All Ages Can Apply For A Career in Tech
The first is a confirmation of a trend we’ve been talking about for years: the skills you have are increasingly more important than the degrees you have, as more and more employers are moving to skills-based hiring.
But that’s just part of an equally welcome trend: increasingly, the skills you have are more important than the demographics you belong to. The tech industry has long been seen as a playground of the young. Now, CompTIA says, that’s finally changing.
“Respondents report that the changing of the guard is well underway, alongside what they describe as an already balanced mix of early-, mid- and late-career practitioners working in the channel,” CompTIA notes. “Whether it’s filling the need for tech talent or innovating the latest tech product, an openness to multigeneration thinking makes good business sense.”
If you have the right skills, coming into the tech industry in mid-life is a sound strategy. The door is opening wider.
Help Wanted: More Cybersecurity and IT Jobs than Candidates
More than half of the companies CompTIA surveyed said that they are “experiencing a shortage of workers and have a challenge finding job candidates with the cybersecurity skills their organization currently needs.”
It noted, “The competition for talent is fierce,” with a 28% increase in cybersecurity-related job openings over the past year. Literally hundreds of thousands of positions are going unfilled.
That represents an incredible opportunity for people, of any age or background, who want to transition or advance their career into technology.

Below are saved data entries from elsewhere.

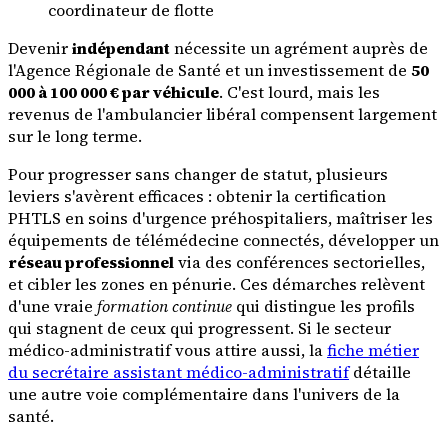
coordinateur de flotte
Devenir
indépendant
nécessite un agrément auprès de
l'Agence Régionale de Santé et un investissement de
50
000 à 100 000 € par véhicule
. C'est lourd, mais les
revenus de l'ambulancier libéral compensent largement
sur le long terme.
Pour progresser sans changer de statut, plusieurs
leviers s'avèrent efficaces : obtenir la certification
PHTLS en soins d'urgence préhospitaliers, maîtriser les
équipements de télémédecine connectés, développer un
réseau professionnel
via des conférences sectorielles,
et cibler les zones en pénurie. Ces démarches relèvent
d'une vraie
formation continue
qui distingue les profils
qui stagnent de ceux qui progressent. Si le secteur
médico-administratif vous attire aussi, la
fiche métier
du secrétaire assistant médico-administratif
détaille
une autre voie complémentaire dans l'univers de la
santé.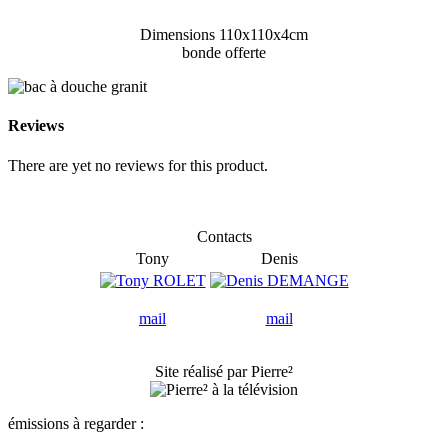
Dimensions 110x110x4cm
bonde offerte
Reviews
There are yet no reviews for this product.
Contacts
Tony
Denis
mail
mail
Site réalisé par Pierre²
émissions à regarder :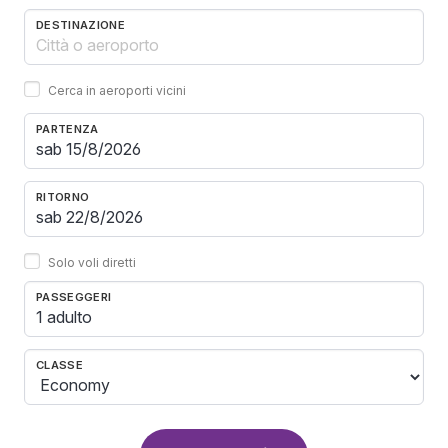
DESTINAZIONE
Cerca in aeroporti vicini
PARTENZA
RITORNO
Solo voli diretti
PASSEGGERI
1 adulto
CLASSE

That’s not a new problem: IT and cybersecurity professionals are consistently in demand. Year after year, there are more positions than candidates.

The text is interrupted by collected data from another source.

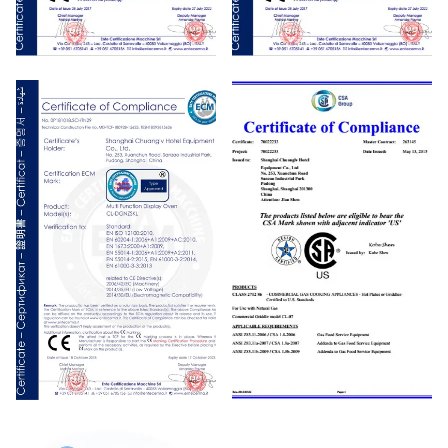
CE
CE
CE
CSA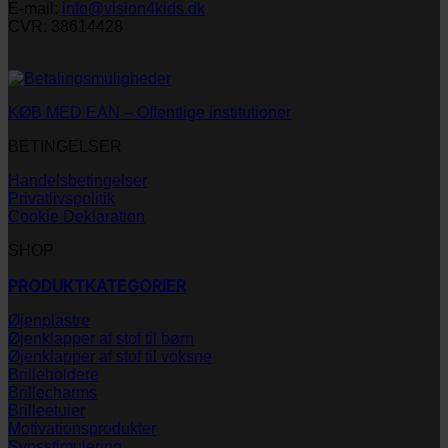
E-mail:
info@vision4kids.dk
CVR: 38614428
KØB MED EAN – Offentlige institutioner
BETINGELSER
Handelsbetingelser
Privatlivspolitik
Cookie Deklaration
SHOP
PRODUKTKATEGORIER
Øjenplastre
Øjenklapper af stof til børn
Øjenklapper af stof til voksne
Brilleholdere
Brillecharms
Brilleetuier
Motivationsprodukter
Synsstimulering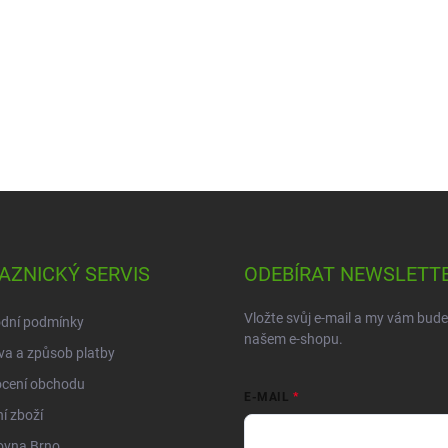
AZNICKÝ SERVIS
ODEBÍRAT NEWSLETT
Vložte svůj e-mail a my vám bud
dní podmínky
našem e-shopu.
a a způsob platby
cení obchodu
E-MAIL
í zboží
ovna Brno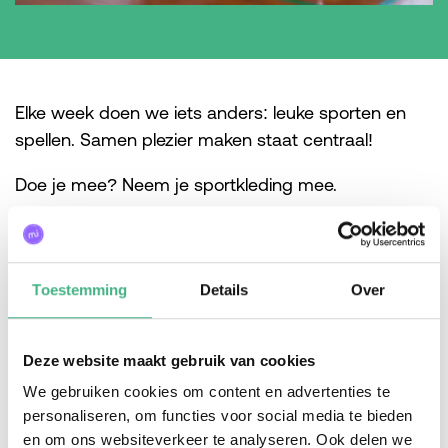
Elke week doen we iets anders: leuke sporten en
spellen. Samen plezier maken staat centraal!
Doe je mee? Neem je sportkleding mee.
Gratis- aanmelden is niet nodig, deelname is elke
week geheel vrijblijvend.
Toestemming
Details
Over
Vragen?
Deze website maakt gebruik van cookies
Neem contact op met onze jongerenwerker
We gebruiken cookies om content en advertenties te
Sanne!
personaliseren, om functies voor social media te bieden
en om ons websiteverkeer te analyseren. Ook delen we
sanne.van.der.velden@minters.nl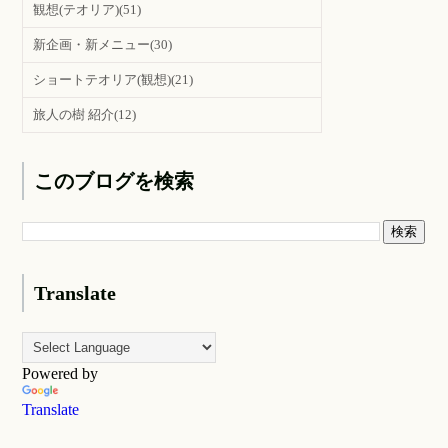
観想(テオリア)
(51)
新企画・新メニュー
(30)
ショートテオリア(観想)
(21)
旅人の樹 紹介
(12)
このブログを検索
Translate
Powered by
Translate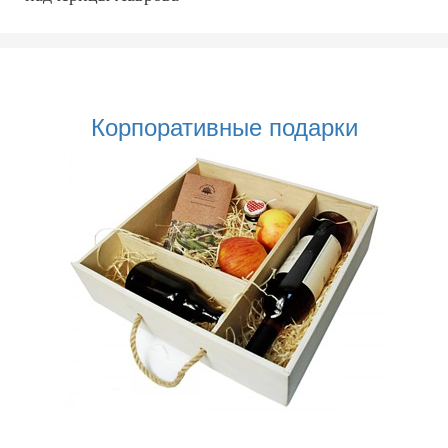
Корпоративные подарки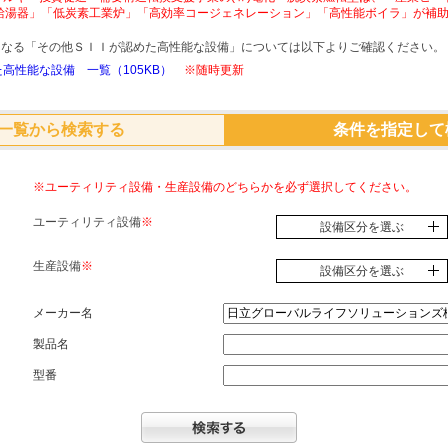
給湯器」「低炭素工業炉」「高効率コージェネレーション」「高性能ボイラ」が補
象となる「その他ＳＩＩが認めた高性能な設備」については以下よりご確認ください。
高性能な設備 一覧（105KB）
※随時更新
一覧から検索する
条件を指定して
※ユーティリティ設備・生産設備のどちらかを必ず選択してください。
ユーティリティ設備
※
設備区分を選ぶ
生産設備
※
設備区分を選ぶ
メーカー名
製品名
型番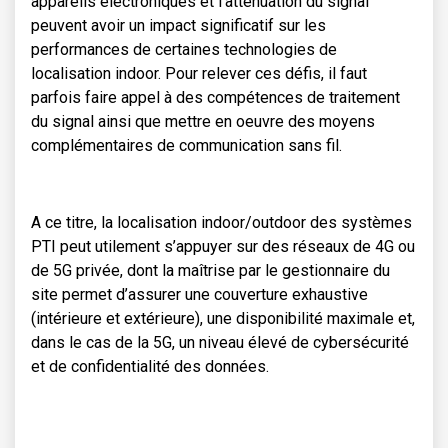
appareils électroniques et l’atténuation du signal
peuvent avoir un impact significatif sur les
performances de certaines technologies de
localisation indoor. Pour relever ces défis, il faut
parfois faire appel à des compétences de traitement
du signal ainsi que mettre en oeuvre des moyens
complémentaires de communication sans fil.
A ce titre, la localisation indoor/outdoor des systèmes
PTI peut utilement s’appuyer sur des réseaux de 4G ou
de 5G privée, dont la maîtrise par le gestionnaire du
site permet d’assurer une couverture exhaustive
(intérieure et extérieure), une disponibilité maximale et,
dans le cas de la 5G, un niveau élevé de cybersécurité
et de confidentialité des données.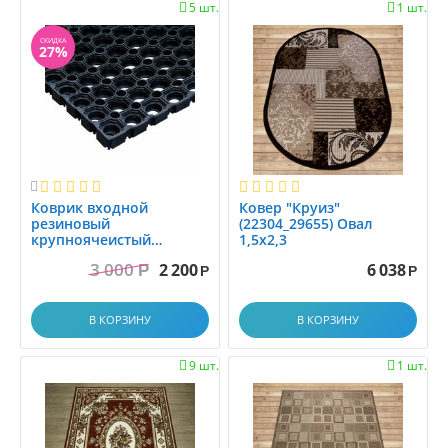
1.45x2.0
5 шт.
1 шт.


1.45x2.5
СКИДКА
27%
1.4x1.4
1.4x1.5
1.4x1.9
1.4x17.9
1.4x2
1.4x2.0

Коврик вxодной
Ковер "Круиз"
1.4x2.1
резиновый
(22304_29655) Овал
1.4x2.5
крупноячеистый
1,5х2,3
грязезащитный. размер
1.4x2.9
3 000
2 200
6 038
Р
0.8x1.2 м
Р
Р
1.4x3.0
1.4x3.5
В КОРЗИНУ
В КОРЗИНУ
1.4x4.0
9 шт.
1 шт.


1.4x4.5
1.4x5.0
1.4x5.5
1.4x6.0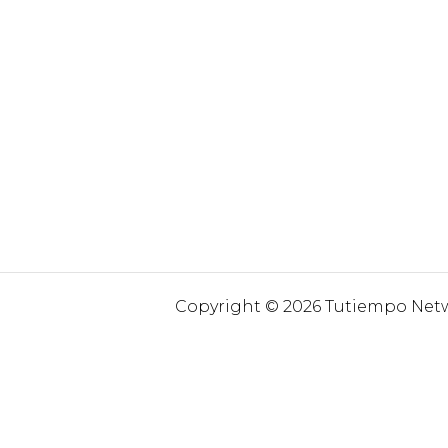
Copyright © 2026 Tutiempo Netwo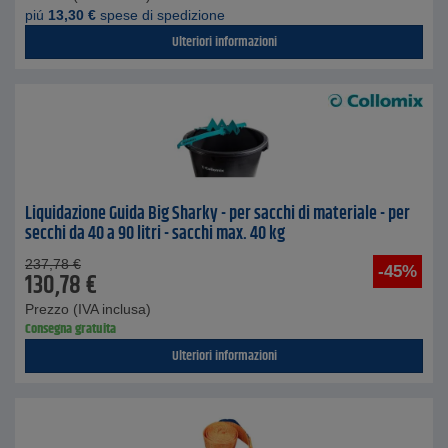
piú
13,30
€
spese di spedizione
Ulteriori informazioni
Liquidazione Guida Big Sharky - per sacchi di materiale - per
secchi da 40 a 90 litri - sacchi max. 40 kg
237,78
€
-45%
130,78
€
Prezzo (IVA inclusa)
Consegna gratuita
Ulteriori informazioni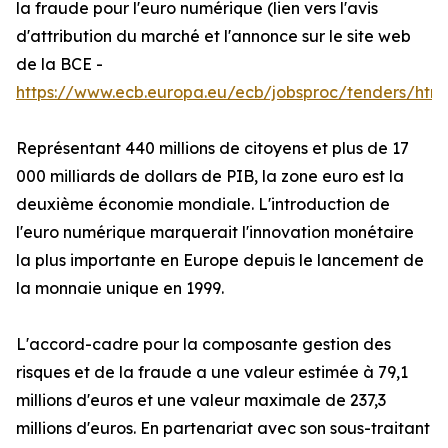
la fraude pour l'euro numérique (lien vers l'avis
d'attribution du marché et l'annonce sur le site web
de la BCE -
https://www.ecb.europa.eu/ecb/jobsproc/tenders/html
Représentant 440 millions de citoyens et plus de 17
000 milliards de dollars de PIB, la zone euro est la
deuxième économie mondiale. L'introduction de
l'euro numérique marquerait l'innovation monétaire
la plus importante en Europe depuis le lancement de
la monnaie unique en 1999.
L'accord-cadre pour la composante gestion des
risques et de la fraude a une valeur estimée à 79,1
millions d'euros et une valeur maximale de 237,3
millions d'euros. En partenariat avec son sous-traitant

How To Connect Working Adults To Better Careers
What the CompTIA report doesn’t go into is how to make these connections and fill these gaps: there are millions of working adults who are underemployed but have what it takes to succeed in these roles. All they need is training and career guidance – but conventional higher education doesn’t work for them. It’s too expensive, too time consuming, too inflexible for many who are juggling all of life’s competing priorities.
That’s where Calbright comes in.
Designed specifically to support the millions of “stranded workers” in California, Calbright is an accredited free online community college that offers fast and flexible college level training that can lead to certification in in-demand fields like IT Support, Cybersecurity, CRM Platform Administration, Data Analysis, and Network Technology.
Students study on their own time, at their own pace: they can move more quickly through sections where they already have the skills, and take extra time whenever they need it. They have access to career services and counseling to help them best present their new skills to hiring managers and find the jobs they want.
It’s a way working adults can access new careers in technology, take the risk out of college, and improve their lives on their terms.